On the plus side, digital applications are well-suited for data collection as this task can be tedious and laborious. Digital tools can furthermore provide performance insights on demand in the form of real-time data for constant monitoring or the simulation of future infrastructure scenarios to plan and adjust for optimal city outcomes.

At the same time, however, city governments are treading warily in pursuing digital pathways. Not least, there are institutional barriers to digital adoption as individual departments and agencies tend to collect data for their own purposes, resulting in silos and barriers to the pooling of knowledge.

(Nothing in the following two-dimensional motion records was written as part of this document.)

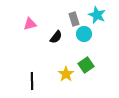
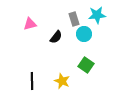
cyan star: rotated 30 degrees counterclockwise
green square: rotated 21 degrees counterclockwise
yellow star: moved 4 px left, 7 px down; rotated 14 degrees counterclockwise
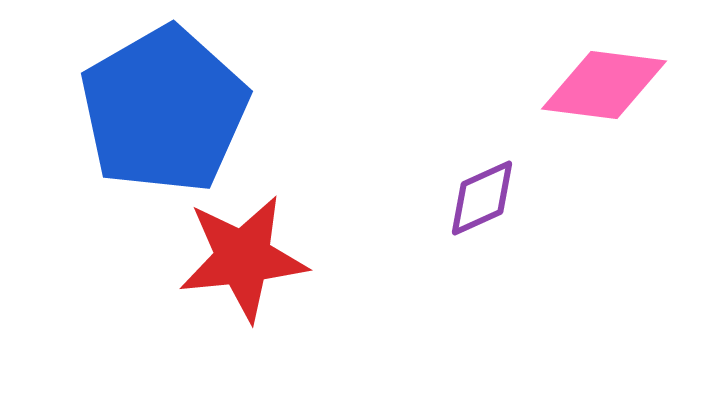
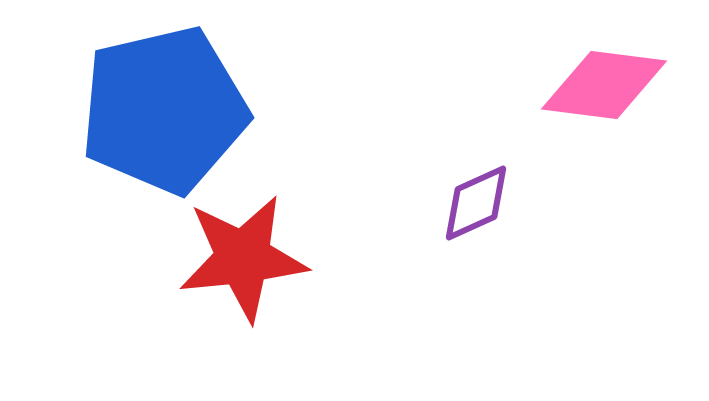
blue pentagon: rotated 17 degrees clockwise
purple diamond: moved 6 px left, 5 px down
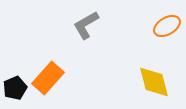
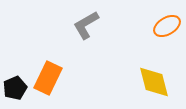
orange rectangle: rotated 16 degrees counterclockwise
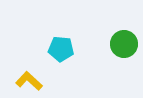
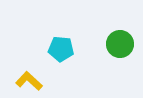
green circle: moved 4 px left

Breaking down these walls is difficult, and it requires tenacity and strong leadership to shift public organizations into new paradigms. Unsurprisingly, public investments in technology have mixed results: different data collection systems that don’t talk to one another; systems that are either designed wrongly or become obsolete in a short space of time; and, in the end, the usefulness of data to help make public decisions is questionable.

To avoid these pitfalls, cities are urged to be mindful in both uncovering the right kind of data and using that data in the right way.

Measure the right data. Collecting data for the sake of collecting data serves little purpose if the right data is not being measured. Quality rather than quantity should be the approach taken. This requires a level of systems thinking to connect seemingly unrelated sources to causal relationships. For example, measuring air quality should be linked to public health indicators to establish a meaningful relationship between transport planning and traffic reduction. There is a need to involve key stakeholders as they are often the users as well as holders of critical city data. User research is vital to make sure that the right data is being measured.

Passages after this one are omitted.